Mthethwa further relayed that special bioinformatics software and fast computing systems are needed to process these vast amounts of genomic data. She stressed that the field of NGS and bioinformatics has seen an increased demand for skills in recent years due to the utility of these skills in various industries. 

“Therefore, by focusing on this area whilst in the US, I will be gaining expertise in a field that is relevant for my current studies and crucial in my chosen career and South Africa. Given the importance of 4IR technologies that can revolutionise research in this century, bioinformatics could play a critical role in environmental health sector of any country,” she said. 

She indicated that her ultimate goal is to manifest her research project addressing real-world Science, Technology, Engineering and Mathematics (STEM), health, water microbiology, and other related issues. 

“The project is the solution for the present and the future, this project is aimed at the further development of a technology called Loop-mediated isothermal amplification (LAMP). LAMP is cheaper technology compared to other molecular diagnostic methods, such as the polymerase chain reaction (PCR), used extensively in medical and water laboratories,” she said. 

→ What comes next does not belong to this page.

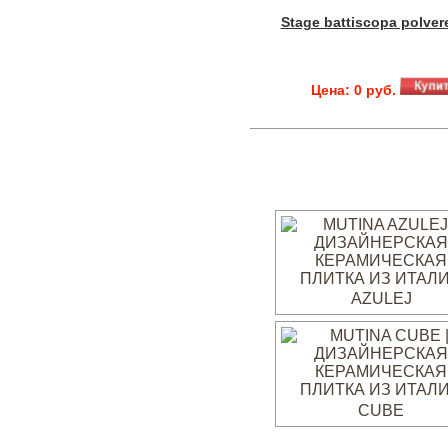
Stage battiscopa polver
Цена: 0 руб.
AZULEJ
CUBE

Mthethwa further added that during the current COVID-19 pandemic, the team at IWWT successfully applied this technique for the detection of the SARS-CoV-2 RNA in wastewater. 

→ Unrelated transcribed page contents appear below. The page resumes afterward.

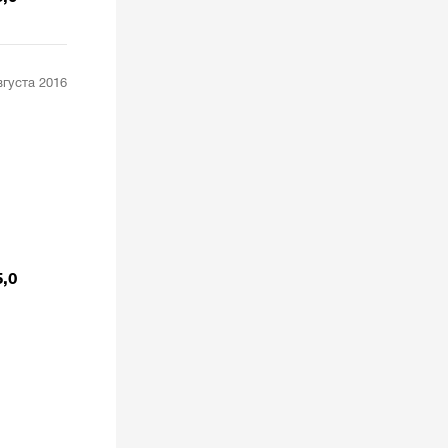
вгуста 2016
5,0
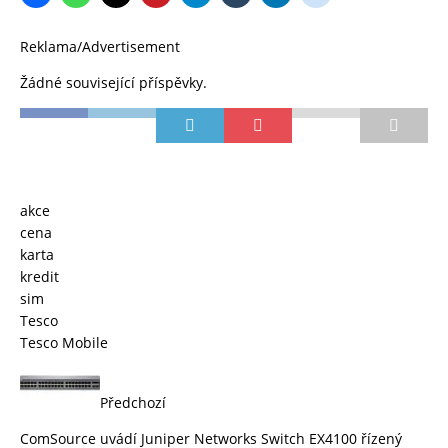
Reklama/Advertisement
Žádné související příspěvky.
akce
cena
karta
kredit
sim
Tesco
Tesco Mobile
Předchozí
ComSource uvádí Juniper Networks Switch EX4100 řízený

“Further showing the potential of this method as a cheaper, faster, and easier alternative to PCR for monitoring COVID-19 infections via wastewater-based epidemiology. The plan is to produce the first portable LAMP prototype for field applications in microbial water and food quality testing and medical diagnosis. The aim is to make this technology readily available to all laboratories, especially in resource-constraint areas,” she stressed. 

Mthethwa conveyed that these attributes of the project made it stand out among the various projects submitted, as it has the potential to reduce the cost of diagnostics in both the medical, environmental and food sectors. Besides the Fulbright competition, Mthethwa was chosen as one of the top eight students to represent DUT at the regionals of the Entrepreneurship Development in Higher Education (EDHE) Intervarsity 2021 competition.  She was selected as the semi-finalist winner from universities across the globe, selected from 33 entries for the 2021 Guangzhou International Sister-City Universities (GISU) Urban Innovation and Entrepreneurship Online Competition. 

Her advice to future DUT PhD students is to do their best with any opportunities that come their way.  “Be patient and trust the process, learn from other students. Don’t let criticism discourage you. Self-motivation and working closely with your supervisors is critical,” she said. 

She indicated that she still has to further undergo the next three processes which are the GRE virtual workshop sessions over the coming weeks from 26 July to 31 August 2021; the semi-finalist workshop and refinement of applications in September 2021; and in October 2021-there will be an announcement of the finalists nominated to the Fulbright Board to participate in the 2022-2023 FFSP. 

Pictured: DUT’s Fulbright semi-finalist, Nonsikelelo Precious Mthethwa.